From the patient side, however, nothing is guaranteed. I have many wonderful patients that seem to value my advice, attempt to follow it to the best of their ability and actually are able to achieve the outcomes that they want to a reasonable extent. These patients are truly a joy to care for. They are the kind of patients that you reflect on to get you through a tough day and remind you why you are doing this in the first place.

Then, there is the other subgroup of patients. These are the ones that come in after years of absence and personal neglect with high expectations that you will be able to wave your magic wand and fix all of their issues with a single sweep of your arm. These are the morbidly obese diabetics who have never even attempted to modify their lifestyles or their mental relationships with food and demand that you refer them for a gastric bypass and are outraged when you hesitate. You try to explain to them how important it is to change their mental views about food and stick with some sort of weight loss plan and even psychological counselling for six months to increase their chances of success. This just further infuriates them since they are already frustrated and blinded by their quest for a quick fix for a problem that is many many years in the making. These are the patients that request CoolSculpting ( a non-invasive fat freezing procedure) thinking that it will shrink them from a size 24 to a size 2 with absolutely no effort on their part in terms of diet and exercise and then get angry when you advise them against it, because you are not out to take their money by doing something that you know won’t work. Shame on you right? Wrong. These are the kind of patients that frustrate you, make you second guess yourself, and leave you questioning if you will ever be able to make a difference in their lives. Every interaction with them is like walking an agonizingly fine tightrope. Fall off on one side and you may satisfy them for a second, but you compromise your ethics. Fall off on the other side and you have done what’s right but they may leave and never come back. Either way someone loses, whether it is you or the patient.

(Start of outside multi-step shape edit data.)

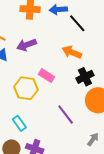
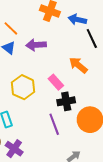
pink rectangle: (47, 76) -> (56, 82), moved
black cross: (85, 77) -> (66, 101), moved

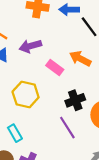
pink rectangle: (56, 82) -> (55, 67), moved

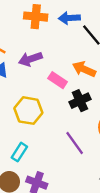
black cross: (75, 100) -> (80, 101), moved
cyan rectangle: (15, 133) -> (19, 152), turned 66

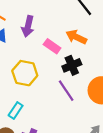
purple arrow: (30, 59) -> (28, 26), turned -60
purple line: (75, 143) -> (66, 91), moved

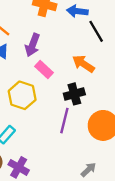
pink rectangle: (52, 46) -> (44, 69), moved
purple line: (66, 91) -> (64, 121), turned 40

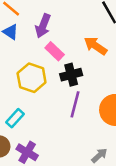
black cross: (74, 94) -> (71, 75), moved

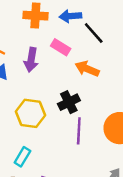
pink rectangle: (55, 51) -> (61, 47), moved

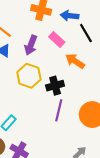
yellow hexagon: (31, 113) -> (29, 76), moved

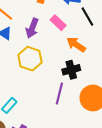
black cross: (55, 86) -> (71, 70), moved

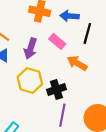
black line: (87, 17) -> (87, 33), turned 48
black cross: (71, 70) -> (56, 89), moved

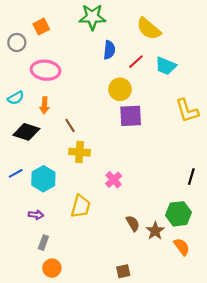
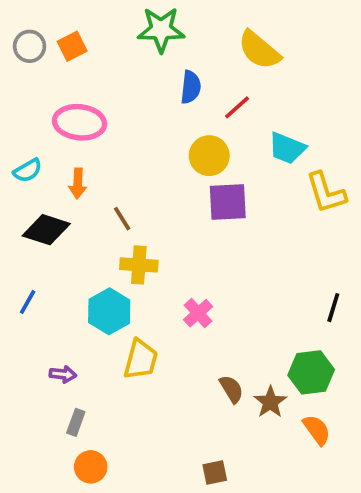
gray circle: (17, 43) -> (30, 46), moved
cyan trapezoid: (166, 66) -> (287, 148), moved
blue line: (16, 173) -> (28, 302), turned -32
cyan hexagon: (43, 179) -> (109, 311), moved

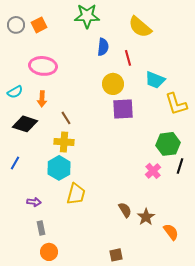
red line: (237, 107) -> (128, 58), turned -63
yellow cross: (139, 265) -> (64, 142), moved
pink cross: (198, 313) -> (153, 171), moved
green hexagon: (311, 372) -> (168, 144), moved
gray rectangle: (76, 422) -> (41, 228), turned -32

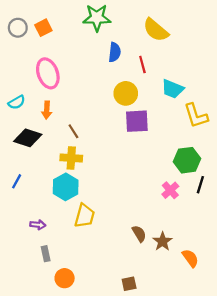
pink ellipse: (43, 66) -> (48, 73), turned 64
orange circle: (49, 252) -> (65, 278), moved

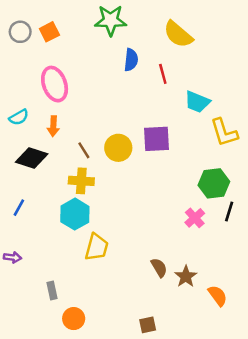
yellow circle: (126, 93) -> (118, 148), moved
purple arrow: (38, 225) -> (12, 257), moved

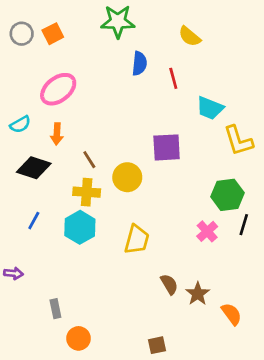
yellow semicircle: (178, 34) -> (190, 36), size x0.7
pink ellipse: (55, 84) -> (58, 89), turned 72
yellow circle: (118, 148) -> (127, 177), moved
blue line: (19, 208) -> (34, 221), moved
yellow trapezoid: (97, 247) -> (137, 240), moved

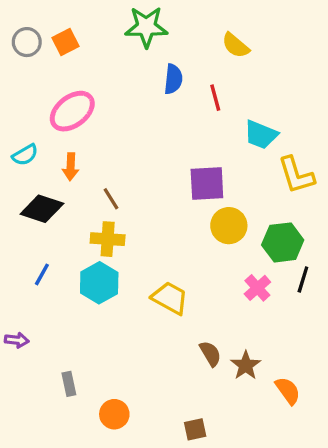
yellow circle: (127, 177) -> (229, 226), moved
yellow trapezoid: (137, 240) -> (170, 298), turned -76
orange circle: (79, 338) -> (114, 414), moved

The bottom line is that the doctor and the patient have to be a team. It makes sense doesn’t it? Both parties should have the same goal: the well-being of the patient. It is ideal if both parties are on the same page, but not always possible. However, even if both sides are not in agreement, goals can be achieved as long as there is a personal investment on both sides. Both parties have to play an active role in order to achieve the desired outcome. The doctor has to be actively engaged in researching and recommending solutions for the patient and the patient has to be willing to take the necessary steps to attempt to follow those recommendations in order to achieve their goals. The doctor cannot wave a magic wand any more than the patient can just sit and wish for change without taking any action. It just won’t work. Have a great day everyone.